I'm not into that genre at all... but AFAIK it's not really popular. I might be a nice testcase for encoders but this test is not really about that kind of extremes smile.gif

QUOTE
In the opposite direction: Bobby "Don't Worry, Be Happy" McFerrin has a live album called The Voice, which consists only of his voice a cappella.

Thanks for the suggestion.


QUOTE
(Myself I have enough music to do a comparison off my own collection. What stops me, is that I am missing a test suite which can to the job automatically and reliably ... (the Good Thing to use, I guess, would be some Linux live distribution running from RAM, and which does not try to go online for updates and download them ...) -- plus the fact that I don't really think people care that much anymore.)

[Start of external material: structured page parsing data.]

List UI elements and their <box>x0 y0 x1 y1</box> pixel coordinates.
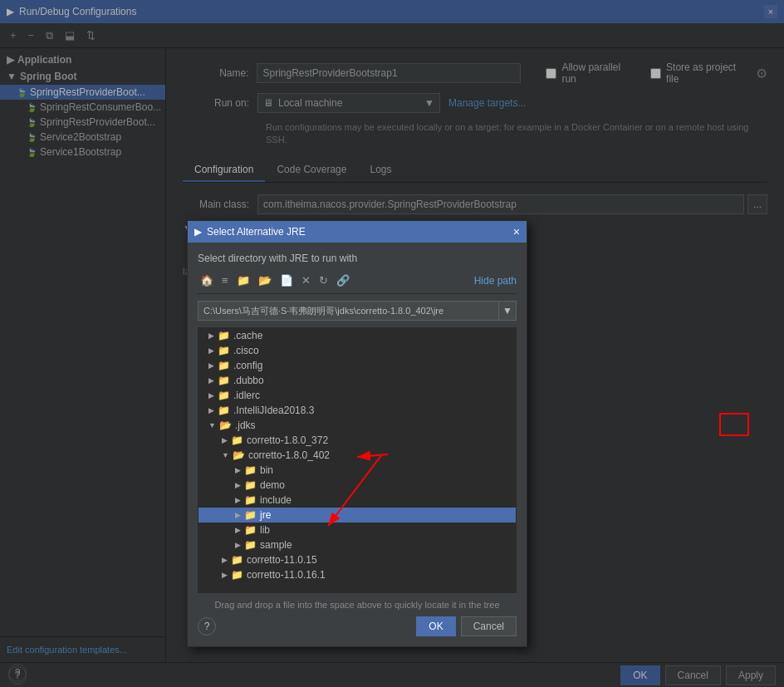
modal-tree-item-idlerc[interactable]: ▶ 📁 .idlerc <box>198 388 516 403</box>
chevron-icon-corretto-11-15: ▶ <box>222 556 228 564</box>
modal-body: Select directory with JRE to run with 🏠 … <box>188 243 527 646</box>
modal-tree-item-jdks-label: .jdks <box>235 420 256 431</box>
modal-newfile-button[interactable]: 📄 <box>277 272 296 288</box>
chevron-icon-dubbo: ▶ <box>208 376 214 385</box>
modal-title-text: Select Alternative JRE <box>207 226 306 238</box>
folder-icon-config: 📁 <box>218 360 230 371</box>
modal-path-input[interactable] <box>198 301 499 321</box>
modal-tree-item-intellij-label: .IntelliJIdea2018.3 <box>233 405 314 416</box>
modal-folder-button[interactable]: 📁 <box>234 272 252 288</box>
modal-tree-item-cache-label: .cache <box>233 330 262 341</box>
modal-tree-item-idlerc-label: .idlerc <box>233 390 260 401</box>
modal-subtitle: Select directory with JRE to run with <box>198 253 517 264</box>
modal-link-button[interactable]: 🔗 <box>334 272 352 288</box>
folder-icon-intellij: 📁 <box>218 405 230 416</box>
modal-tree-item-corretto-11-15-label: corretto-11.0.15 <box>247 554 317 566</box>
folder-icon-include: 📁 <box>244 494 257 506</box>
modal-ok-button[interactable]: OK <box>416 616 455 636</box>
modal-tree-item-sample-label: sample <box>260 539 292 551</box>
modal-hint: Drag and drop a file into the space abov… <box>198 600 517 610</box>
modal-tree-item-cisco[interactable]: ▶ 📁 .cisco <box>198 343 516 358</box>
chevron-icon-bin: ▶ <box>235 466 241 474</box>
folder-icon-corretto-372: 📁 <box>231 434 243 446</box>
modal-tree-item-config[interactable]: ▶ 📁 .config <box>198 358 516 373</box>
folder-icon-jdks: 📂 <box>219 420 232 431</box>
folder-icon-bin: 📁 <box>244 464 257 476</box>
modal-folder2-button[interactable]: 📂 <box>256 272 274 288</box>
modal-close-button[interactable]: × <box>513 225 520 238</box>
modal-tree-item-bin-label: bin <box>260 464 273 476</box>
chevron-icon-idlerc: ▶ <box>208 391 214 400</box>
modal-path-dropdown-button[interactable]: ▼ <box>499 301 517 321</box>
chevron-icon-cisco: ▶ <box>208 346 214 355</box>
chevron-icon-cache: ▶ <box>208 331 214 340</box>
folder-icon-corretto-11-16: 📁 <box>231 569 243 581</box>
modal-tree-item-dubbo[interactable]: ▶ 📁 .dubbo <box>198 373 516 388</box>
chevron-icon-sample: ▶ <box>235 541 241 549</box>
folder-icon-corretto-11-15: 📁 <box>231 554 243 566</box>
chevron-icon-corretto-11-16: ▶ <box>222 571 228 579</box>
chevron-icon-jre: ▶ <box>235 511 241 519</box>
modal-tree-item-bin[interactable]: ▶ 📁 bin <box>198 463 516 478</box>
modal-tree-item-demo-label: demo <box>260 479 285 491</box>
modal-tree-item-include[interactable]: ▶ 📁 include <box>198 493 516 508</box>
modal-list-button[interactable]: ≡ <box>219 272 231 288</box>
folder-icon-cisco: 📁 <box>218 345 230 356</box>
folder-icon-demo: 📁 <box>244 479 257 491</box>
modal-help-button[interactable]: ? <box>198 617 216 635</box>
chevron-icon-demo: ▶ <box>235 481 241 489</box>
chevron-icon-corretto-402: ▼ <box>222 451 229 459</box>
folder-icon-dubbo: 📁 <box>218 375 230 386</box>
modal-toolbar: 🏠 ≡ 📁 📂 📄 ✕ ↻ 🔗 Hide path <box>198 272 517 294</box>
modal-refresh-button[interactable]: ↻ <box>316 272 331 288</box>
modal-tree-item-jre[interactable]: ▶ 📁 jre <box>198 508 516 523</box>
modal-title-left: ▶ Select Alternative JRE <box>194 226 306 238</box>
folder-icon-sample: 📁 <box>244 539 257 551</box>
folder-icon-jre: 📁 <box>244 509 257 521</box>
modal-tree-item-dubbo-label: .dubbo <box>233 375 264 386</box>
folder-icon-corretto-402: 📂 <box>233 449 245 461</box>
modal-path-row: ▼ <box>198 301 517 321</box>
chevron-icon-config: ▶ <box>208 361 214 370</box>
folder-icon-idlerc: 📁 <box>218 390 230 401</box>
modal-tree-item-lib[interactable]: ▶ 📁 lib <box>198 523 516 537</box>
modal-tree-item-corretto-402-label: corretto-1.8.0_402 <box>248 449 330 461</box>
modal-footer: ? OK Cancel <box>198 616 517 636</box>
chevron-icon-jdks: ▼ <box>208 421 216 429</box>
modal-tree-item-corretto-11-15[interactable]: ▶ 📁 corretto-11.0.15 <box>198 552 516 567</box>
modal-tree-item-cisco-label: .cisco <box>233 345 259 356</box>
chevron-icon-include: ▶ <box>235 496 241 504</box>
modal-tree-item-corretto-372-label: corretto-1.8.0_372 <box>247 434 328 446</box>
modal-footer-buttons: OK Cancel <box>416 616 517 636</box>
chevron-icon-intellij: ▶ <box>208 406 214 415</box>
modal-delete-button[interactable]: ✕ <box>299 272 313 288</box>
chevron-icon-lib: ▶ <box>235 526 241 534</box>
modal-tree-item-intellij[interactable]: ▶ 📁 .IntelliJIdea2018.3 <box>198 403 516 418</box>
modal-tree-item-corretto-372[interactable]: ▶ 📁 corretto-1.8.0_372 <box>198 433 516 448</box>
select-jre-modal: ▶ Select Alternative JRE × Select direct… <box>187 220 527 647</box>
modal-tree-item-demo[interactable]: ▶ 📁 demo <box>198 478 516 493</box>
chevron-icon-corretto-372: ▶ <box>222 436 228 444</box>
modal-tree-item-jre-label: jre <box>260 509 271 521</box>
modal-title-bar: ▶ Select Alternative JRE × <box>188 221 527 243</box>
modal-tree-item-lib-label: lib <box>260 524 270 536</box>
modal-tree-item-include-label: include <box>260 494 292 506</box>
modal-tree-item-config-label: .config <box>233 360 262 371</box>
modal-tree-item-corretto-402[interactable]: ▼ 📂 corretto-1.8.0_402 <box>198 448 516 463</box>
modal-tree[interactable]: ▶ 📁 .cache ▶ 📁 .cisco ▶ 📁 .config ▶ 📁 . <box>198 327 517 593</box>
modal-tree-item-corretto-11-16[interactable]: ▶ 📁 corretto-11.0.16.1 <box>198 567 516 582</box>
folder-icon-lib: 📁 <box>244 524 257 536</box>
modal-tree-item-corretto-11-16-label: corretto-11.0.16.1 <box>247 569 326 581</box>
modal-hide-path-link[interactable]: Hide path <box>474 275 517 287</box>
modal-tree-item-cache[interactable]: ▶ 📁 .cache <box>198 328 516 343</box>
modal-tree-item-jdks[interactable]: ▼ 📂 .jdks <box>198 418 516 433</box>
modal-tree-item-sample[interactable]: ▶ 📁 sample <box>198 537 516 552</box>
modal-cancel-button[interactable]: Cancel <box>461 616 517 636</box>
modal-home-button[interactable]: 🏠 <box>198 272 216 288</box>
folder-icon-cache: 📁 <box>218 330 230 341</box>
modal-title-icon: ▶ <box>194 226 202 238</box>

I run all tests from RAM, and I wrote the test in PHP. It depends on some linux-specific tools like time and du for measuring used CPU time and disk usage. I'll run all tests on an idle PC from a ramdisk (which is not easy to set up in Windows too)

QUOTE (kornchild2002 @ Apr 29 2012, 22:50) *
In terms of electronic music, I would look at throwing a dubstep band/artist in there like the previously suggest Skrillex. I think Nero should be thrown in there with the album Welcome Reality. To me, it spans various electronic sub-genres and kind of has them all covered. As for NIN, I don't know if I would consider them electronic. They have released some electronic sounding albums (Ghosts comes to mind) but they also have some industrial and metal elements. I would also take Meteora out of the heavy category since it is more hard rock. There are other entries featuring chug-chug-chug riffs. Otep had a new album that came out a few months ago. Marilyn Manson even has an album coming out which is supposed to be more of a return to his older style.

I'll put NIN under heavy (labeled as industrial) and remove Meteora. I'll consider your suggested additions

QUOTE
Lastly, I wouldn't put Death Magnetic on there and instead focus on a more traditional metal album such as Megadeth - Thirteen or Anthrax - Worship Music. My main argument against Death Magnetic is that it is mastered pretty poorly and I don't think it is a good representation of what you would find in the genre. Had Metallica not blown it out of proportion, I would keep it on there but I think a different album should be used that better represents the genre.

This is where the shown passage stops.